Support Questions

Find answers, ask questions, and share your expertise

Why Row Format Delimited does not work with Spark SQL ORC Format?

avatar

Using Spark-sql with Spark-2.2.0, the following query results in an error:

Query (as printed by spark exception in the console):

CREATE EXTERNAL TABLE IF NOT EXISTS `databaseName`.`tableName` (some field names . . .) PARTITIONED BY (`tenant` STRING, `year` STRING, `month` STRING, `day` STRING, `hour` STRING, `minute` STRING) ROW FORMAT DELIMITED FIELDS TERMINATED BY ',' ESCAPED BY '~' LINES TERMINATED BY '

^^^

' STORED AS ORC LOCATION 'hdfs://clusterName:8020/StorageLocation/'

Error: org.apache.spark.sql.catalyst.parser.ParseException: Operation not allowed: ROW FORMAT DELIMITED is only compatible with 'textfile', not 'orc'(line 1, pos 0)

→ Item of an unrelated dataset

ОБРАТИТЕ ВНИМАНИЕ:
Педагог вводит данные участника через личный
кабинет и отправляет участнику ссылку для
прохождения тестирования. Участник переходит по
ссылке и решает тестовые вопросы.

This error does not occur when using HiveQL using Hive CLI or when running this query in Hive View via Ambari, or even through hive jdbc. Why does this cause an error in Spark-SQL?

1 ACCEPTED SOLUTION

avatar
Expert Contributor

This validation is intentionally added in spark with SPARK-15279. As it doesn't make sense to provide DELIMITERS for ORC | PARQUET files.

View solution in original post

2 REPLIES 2

avatar

I believe that the answer is the SQL with

ROW FORMAT DELIMITED FIELDS TERMINATED BY ',' ESCAPED BY '~' LINES TERMINATED BY '^^^'

Is simply unsupported HiveQL - and this should be unsupported as it is not used by the ORC format.

avatar
Expert Contributor

This validation is intentionally added in spark with SPARK-15279. As it doesn't make sense to provide DELIMITERS for ORC | PARQUET files.